● **WORK TASK**: Only lines with the string "usuarios" matter here; gather them from the material below.

● **SUPPLIED MATERIAL**:
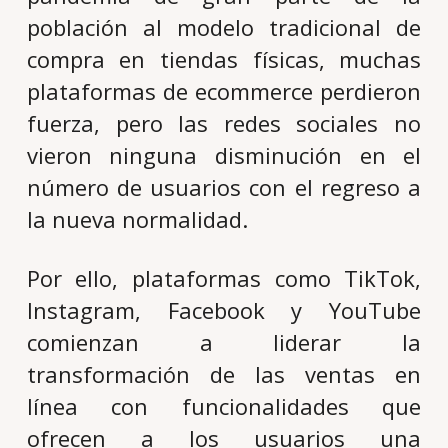
población al modelo tradicional de
compra en tiendas físicas, muchas
plataformas de ecommerce perdieron
fuerza, pero las redes sociales no
vieron ninguna disminución en el
número de usuarios con el regreso a
la nueva normalidad.
Por ello, plataformas como TikTok,
Instagram, Facebook y YouTube
comienzan a liderar la
transformación de las ventas en
línea con funcionalidades que
ofrecen a los usuarios una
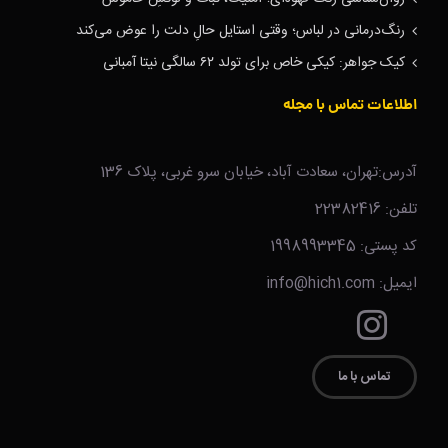
رنگ‌درمانی در لباس؛ وقتی استایل حالِ دلت را عوض می‌کند
کیک جواهر: کیکی خاص برای تولد ۶۲ سالگی نیتا آمبانی
اطلاعات تماس با مجله
آدرس:تهران، سعادت آباد، خیابان سرو غربی، پلاک 136
تلفن: 22382416
کد پستی: 1998993345
ایمیل: info@hich1.com
تماس با ما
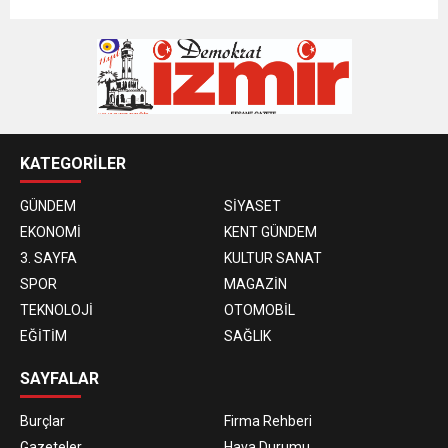
KATEGORİLER
GÜNDEM
SİYASET
EKONOMİ
KENT GÜNDEM
3. SAYFA
KULTUR SANAT
SPOR
MAGAZİN
TEKNOLOJİ
OTOMOBİL
EĞİTİM
SAĞLIK
SAYFALAR
Burçlar
Firma Rehberi
Gazeteler
Hava Durumu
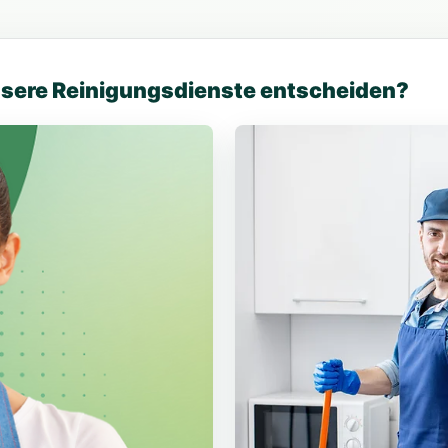
unsere Reinigungsdienste entscheiden?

● **SOLUTION TO THE PROBLEM**:
número de usuarios con el regreso a
ofrecen a los usuarios una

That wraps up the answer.